WILAYAH KEKUASAAN KERAJAAN MAJAPAHIT
(Parwa ka-1)
Perwujudan Cakrawala Mandala Nusantara
Majapahit dalam abad 14 merupakan
kekuasaan besar di Asia Tenggara, menggantikan Mataram dan Sriwijaya,
dua buah Negara yang berbeda dasarnya, yang pertama merupakan Negara
pertanian, yang kedua adalah Negara maritim, kedua ciri itu dimiliki
oleh Majapahit.
Visi dan keinginan kuat untuk membangun kerajaan yang mengedepankan kekuatan maritim dan agraria telah menjadi tekad Raden Wijaya, anak menantu Kertanegara.
Visi itu diwujudkan dengan memilih lokasi
ibukota Kerajaan Majapahit di daerah Trik/Tarik di hilir sungai Brantas
dengan maksud memudahkan pengawasan perdagangan pesisir dan sekaligus
dapat mengendalikan produksi pertanian di pedalaman, selain itu
perluasan cakrawala mandala ke luar Pulau Jawa, yang meliputi daerah seluruh dwipantara.
Puncak kejayaan bahari tercapai pada abad
ke-14 ketika Majapahit menguasai seluruh Nusantara bahkan pengaruhnya
meluas sampai ke negara-negara asing tetangganya.
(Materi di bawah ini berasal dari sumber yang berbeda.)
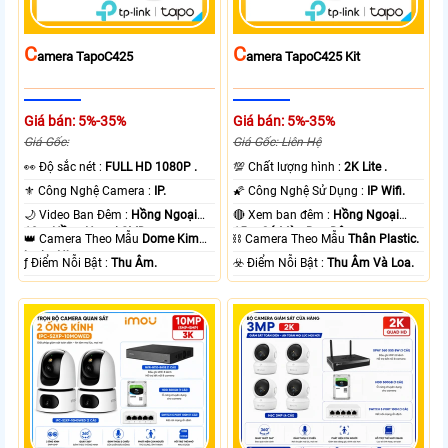
C
C
Amera TapoC425
Amera TapoC425 Kit
Giá bán: 5%-35%
Giá bán: 5%-35%
Giá Gốc:
Giá Gốc: Liên Hệ
️👀 Độ sắc nét :
FULL HD 1080P .
💯 Chất lượng hình :
2K Lite .
⚜️ Công Nghệ Camera :
IP.
🌠 Công Nghệ Sử Dụng :
IP Wifi.
🌙 Video Ban Đêm :
Hồng Ngoại
🔴 Xem ban đêm :
Hồng Ngoại
10m Hồng Ngoại SMD.
15m Có Màu Ban Ðêm.
👑 Camera Theo Mẫu
Dome Kim
⛓ Camera Theo Mẫu
Thân Plastic.
loại + Nhựa.
️ƒ Điểm Nỗi Bật :
Thu Âm.
️☣️ Điểm Nỗi Bật :
Thu Âm Và Loa.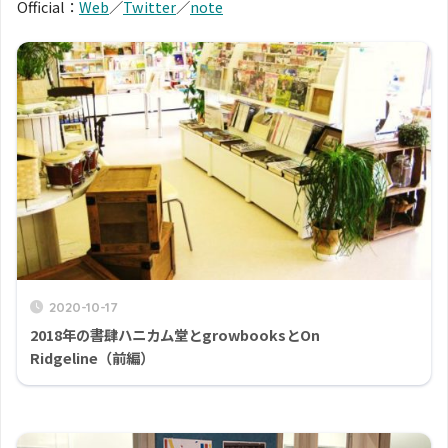
Official：
Web
／
Twitter
／
note
2020-10-17
2018年の書肆ハニカム堂とgrowbooksとOn
Ridgeline（前編）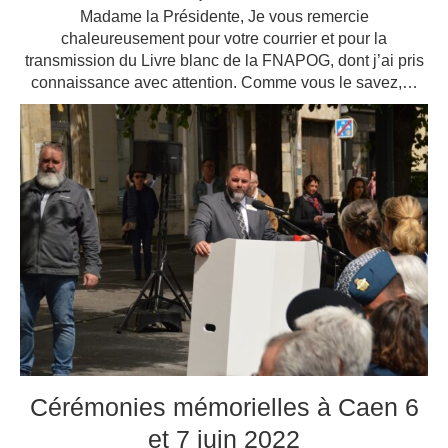
Madame la Présidente, Je vous remercie
chaleureusement pour votre courrier et pour la
transmission du Livre blanc de la FNAPOG, dont j’ai pris
connaissance avec attention. Comme vous le savez,…
Cérémonies mémorielles à Caen 6
et 7 juin 2022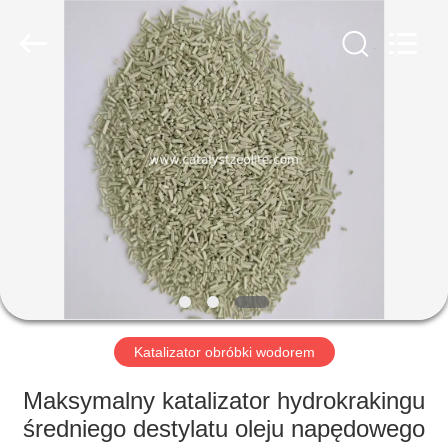
CATALYSTS
GROUP
CO.,LTD.
All
Rights
Reserved.
DOM
PRODUKTY
O
NAS
WYCIECZKA
PO
Katalizator obróbki wodorem
FABRYCE
Maksymalny katalizator hydrokrakingu
średniego destylatu oleju napędowego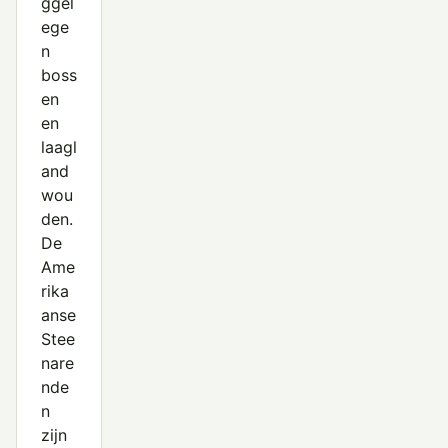
ggel
ege
n
boss
en
en
laagl
and
wou
den.
De
Ame
rika
anse
Stee
nare
nde
n
zijn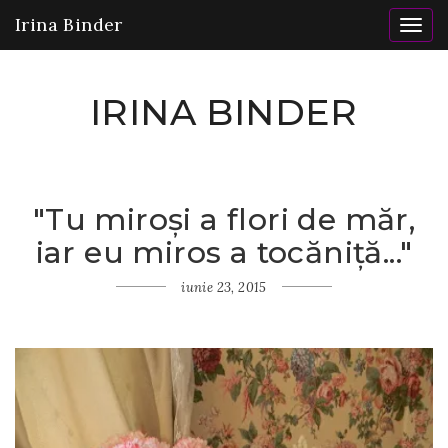
Irina Binder
Togg
navig
IRINA BINDER
"Tu miroşi a flori de măr,
Home
iar eu miros a tocăniţă..."
Iubitelor
mele
prietene
iunie 23, 2015
"Tu
miroşi a
flori de
măr, iar eu
miros a
tocăniţă..."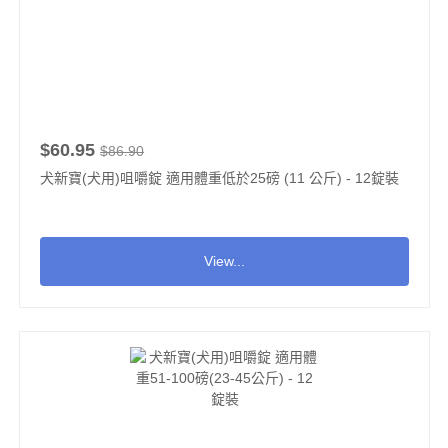
$60.95
$86.90
犬新寶(犬用)咀嚼錠 適用體重低於25磅 (11 公斤) - 12錠裝
View...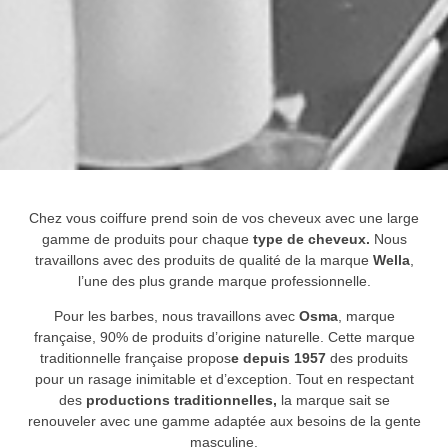
Chez vous coiffure prend soin de vos cheveux avec une large
gamme de produits pour chaque
type de cheveux.
Nous
travaillons avec des produits de qualité de la marque
Wella
,
l’une des plus grande marque professionnelle.
Pour les barbes, nous travaillons avec
Osma
, marque
française, 90% de produits d’origine naturelle. Cette marque
traditionnelle française propos
e depuis 1957
des produits
pour un rasage inimitable et d’exception. Tout en respectant
des
productions traditionnelles,
la marque sait se
renouveler avec une gamme adaptée aux besoins de la gente
masculine.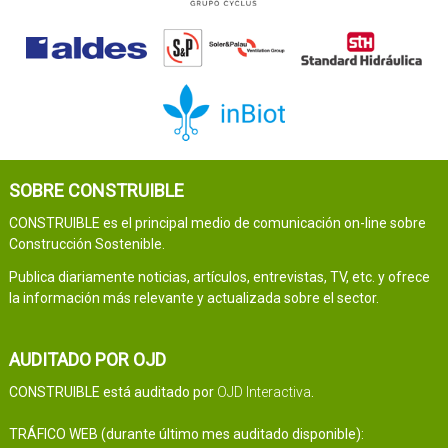
SOBRE CONSTRUIBLE
CONSTRUIBLE es el principal medio de comunicación on-line sobre
Construcción Sostenible.
Publica diariamente noticias, artículos, entrevistas, TV, etc. y ofrece
la información más relevante y actualizada sobre el sector.
AUDITADO POR OJD
CONSTRUIBLE está auditado por
OJD Interactiva
.
TRÁFICO WEB (durante último mes auditado disponible):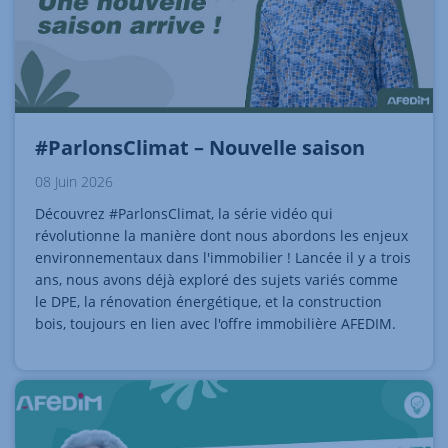
#ParlonsClimat – Nouvelle saison
08 Juin 2026
Découvrez #ParlonsClimat, la série vidéo qui
révolutionne la manière dont nous abordons les enjeux
environnementaux dans l'immobilier ! Lancée il y a trois
ans, nous avons déjà exploré des sujets variés comme
le DPE, la rénovation énergétique, et la construction
bois, toujours en lien avec l'offre immobilière AFEDIM.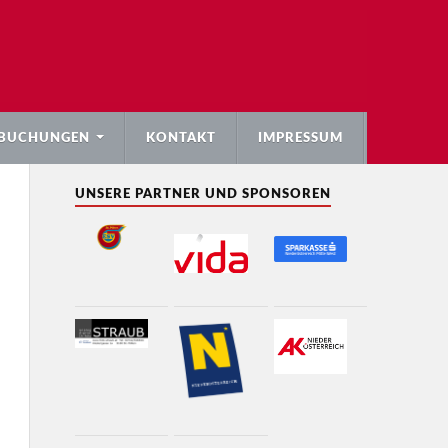
BUCHUNGEN
KONTAKT
IMPRESSUM
UNSERE PARTNER UND SPONSOREN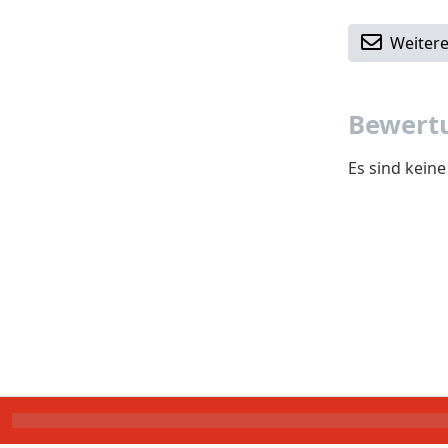
Weitere
Bewertu
Es sind kein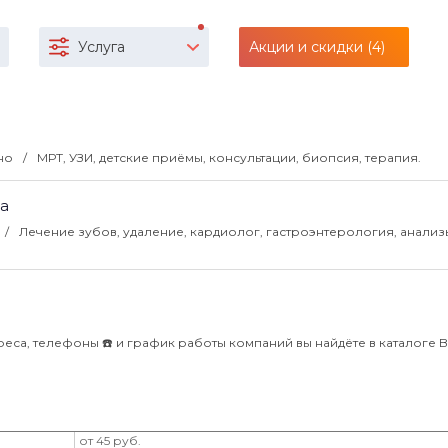
Услуга
Акции и скидки (4)
чно
МРТ, УЗИ, детские приёмы, консультации, биопсия, терапия.
ца
Лечение зубов, удаление, кардиолог, гастроэнтерология, анализ
еса, телефоны ☎️ и график работы компаний вы найдёте в каталоге Bli
от 45 руб.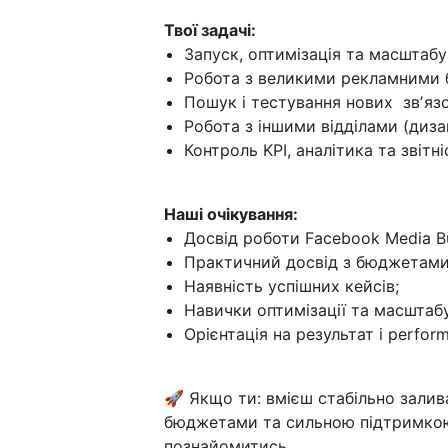
Твої задачі:
Запуск, оптимізація та масштабу
Робота з великими рекламними
Пошук і тестування нових звʼязо
Робота з іншими відділами (дизай
Контроль KPI, аналітика та звітні
Наші очікування:
Досвід роботи Facebook Media Buy
Практичний досвід з бюджетами 
Наявність успішних кейсів;
Навички оптимізації та масштаб
Орієнтація на результат і perfo
🚀 Якщо ти: вмієш стабільно зали
бюджетами та сильною підтримко
познайомитись.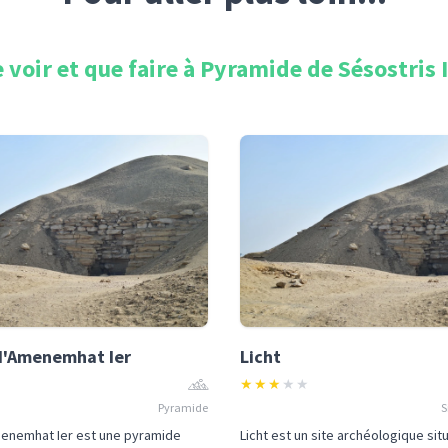
 voir et que faire à
Pyramide de Sésostris I
d'Amenemhat Ier
Licht
★
★
★
★
★
Pyramide
S
enemhat Ier est une pyramide
Licht est un site archéologique sit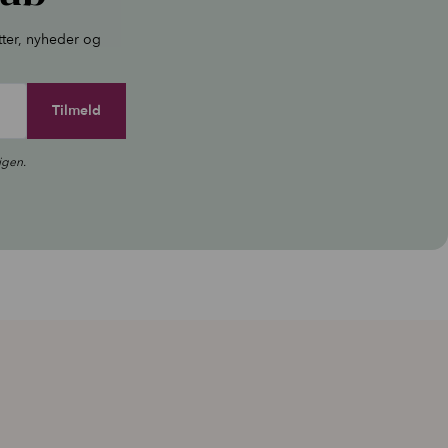
tter, nyheder og
igen.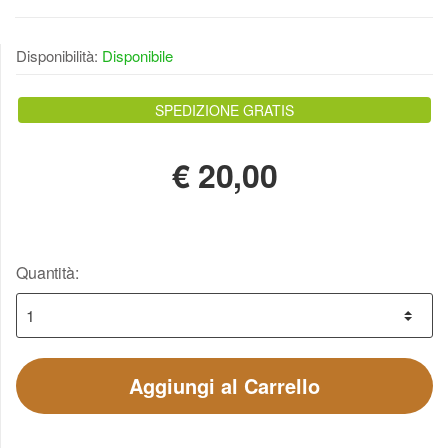
Disponibilità:
Disponibile
SPEDIZIONE GRATIS
€
20,00
Quantità:
Aggiungi al Carrello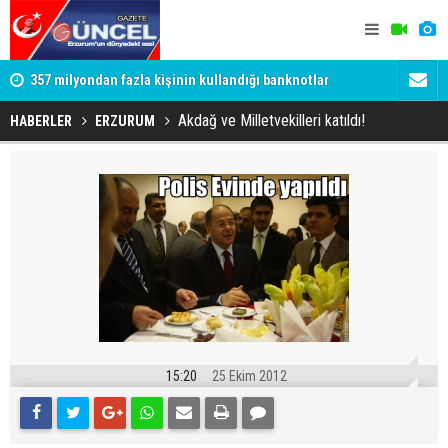
357 milyondan fazla kişinin kullandığı banknotlar
Oltu Çayı’n
değişiyor
Ertuğrul Ha
Akdağ ve Milletvekilleri katıldı!
HABERLER
ERZURUM
15:20
25 Ekim 2012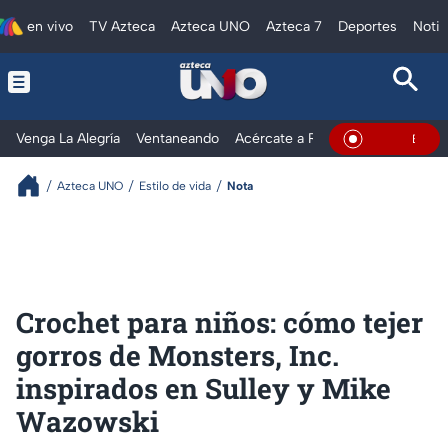
en vivo
TV Azteca
Azteca UNO
Azteca 7
Deportes
Notic
Venga La Alegría
Ventaneando
Acércate a Rocío
Al Extremo
En Vivo
Azteca UNO
Estilo de vida
Nota
Crochet para niños: cómo tejer
gorros de Monsters, Inc.
inspirados en Sulley y Mike
Wazowski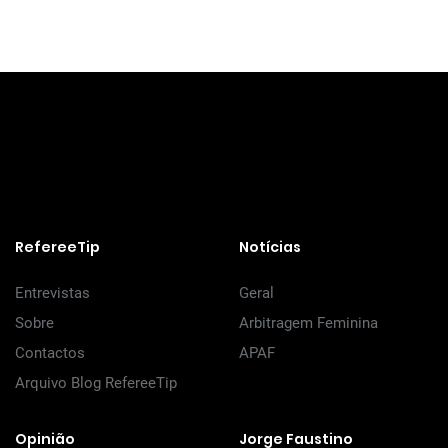
RefereeTip
Notícias
Entrevistas
Geral
Sobre
Arbitragem Feminina
Contactos
APAF
Arquivo Blog RefereeTip
Opinião
Jorge Faustino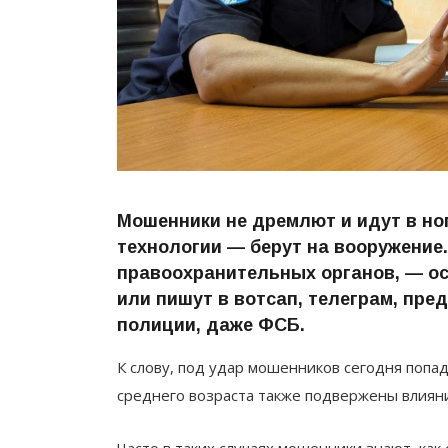
Мошенники не дремлют и идут в но
технологии — берут на вооружение.
правоохранительных органов, — ос
или пишут в вотсап, телеграм, пре
полиции, даже ФСБ.
К слову, под удар мошенников сегодня попа
среднего возраста также подвержены влиян
Часто в таких случаях мошенники знают, как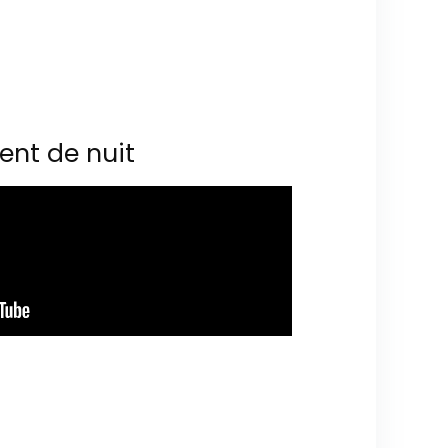
ent de nuit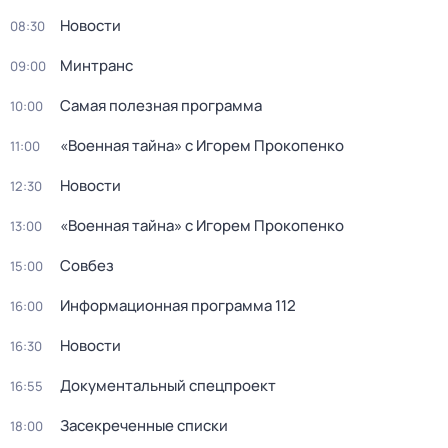
Новости
08:30
Минтранс
09:00
Самая полезная программа
10:00
«Военная тайна» с Игорем Прокопенко
11:00
Новости
12:30
«Военная тайна» с Игорем Прокопенко
13:00
Совбез
15:00
Информационная программа 112
16:00
Новости
16:30
Документальный спецпроект
16:55
Заcекрeченные списки
18:00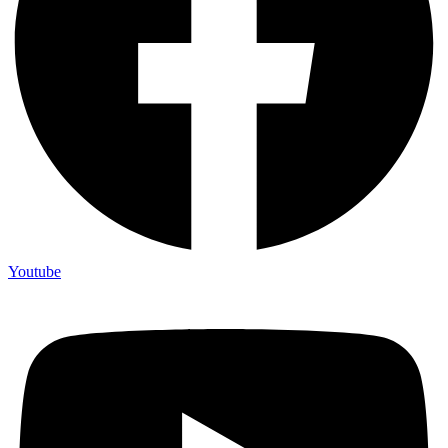
Youtube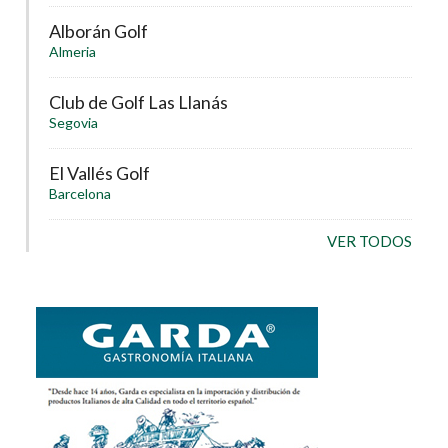
Alborán Golf
Almeria
Club de Golf Las Llanás
Segovia
El Vallés Golf
Barcelona
VER TODOS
Kerajaan Majapahit di
bawah Raden Wijaya, Hayam Wuruk, dan Gajah Mada, dan yang berada di
ujung terdepan armada laut Kerajaan Majapahit adalah Kapal Perang
Kerajaan yang dipimpin oleh Senapati Sarwajala (Laksamana Laut) Mpu
Nala; telah berkembang pesat menjadi kerajaan besar yang mampu
memberikan jaminan bagi keamanan perdagangan di wilayah Nusantara.
Penyatuan Nusantara oleh Majapahit melalui ekspedisi-ekspedisi bahari dimulai tak lama setelah Mahapatih Gajah Mada mengucapkan Sumpah Tan Ayun Amuktia Palapa yang terkenal itu pada tahun 1334:
Sira Gajah Mada patih Amangkubhumi tan ayun amuktia palapa, sira Gajah Mada: “Lamun
huwus kalah nusantara isun amukti palapa, lamun kalah ring Gurun, ring
Seran, Tañjung Pura, ring Haru, ring Pahang, Dompo, ring Bali, Sunda, Palembang, Tumasik, samana isun amukti palapa”.
Ekspansi bahari ini tercatat dalam Negara Kertagama anggitan Mpu Prapanca pada tahun 1365. Menurut kitab Pujasatra Nāgarakṛtāgama pupuh XIII dan XIV, berikut adalah daerah-daerah nusa pranusa pramuka “pulau demi pulau sebagai negara” bawahan Majapahit disebut sebagai mañcanagara.
Negara-negara taklukan di Jawa tidak disebut karena masih dianggap sebagai bagian dari “mandala” kerajaan.
Hal yang menarik adalah tidak disebutkan
sama sekali mengenai Kerajaan Sunda dan Madura. Perlu pula disadari
bahwa nama-nama di bawah ini adalah berdasarkan klaim Majapahit dan
belum pernah ditemukan bukti mengenai pengakuan suatu daerah atas
kekuasaan negara itu.
Dalam daftar ini diberikan pula nama modern suatu tempat bila sudah disepakati sebagian besar ahli sejarah.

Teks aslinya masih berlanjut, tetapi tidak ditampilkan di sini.